“Trouble? Oh, do I not know how bitter it is! Tell me, what do your people do when they have trouble? Do they cut off their hair and blacken their faces, as the Indians do, when they lose one they love?”

“No, they would scorn to do anything so degrading. He is counted bravest who makes the least display of grief and yet always cherishes a tender remembrance of the dead.”

“So would I. My mother forbade me to cut off my hair or blacken my face when she died, and so I did not, though some of the Indians thought me bad for not doing so. And your people are not afraid to talk of the dead?”

“Most certainly not. Why should we be?

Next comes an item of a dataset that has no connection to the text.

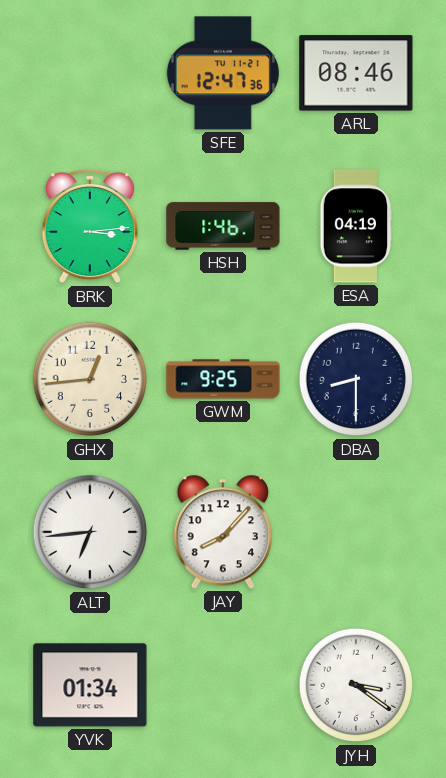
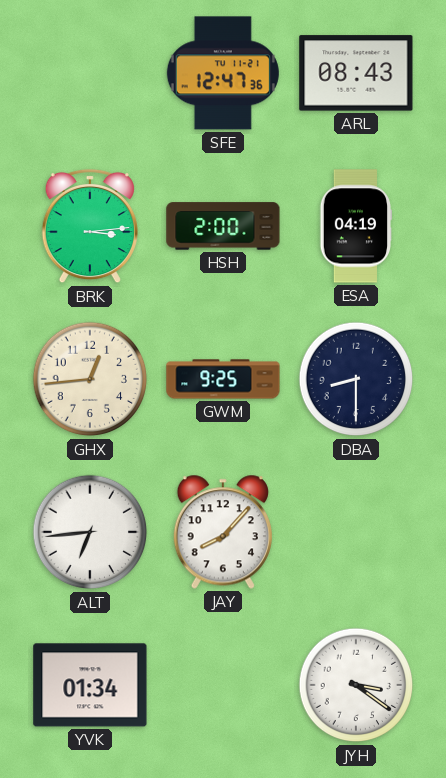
ARL: 08:46 -> 08:43
HSH: 1:46 -> 2:00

We know that they are in a better world, and their memories are dear to us. It is very sweet sometimes to talk of them.”

“But the Willamettes never talk of their dead, for fear they may hear their names spoken and come back. Why should they dread their coming back? Ah, if my mother only would come back! How I used to long and pray for it!”

188

Cecil began to talk to her about the love and goodness of God. If he could only see her sheltered in the Divine compassion, he could trust her to slip from him into the unknown darkness of her future. She listened earnestly.

“Your words are good,” she said in her quaint phraseology; “and if trouble comes to me again I shall remember them. But I am very happy now.”

The warmth and thankfulness of her glance sent through him a great thrill of blended joy and pain.

“You forget,” he said, forcing himself to be calm, “that you are soon to leave your home and become the wife of Snoqualmie.”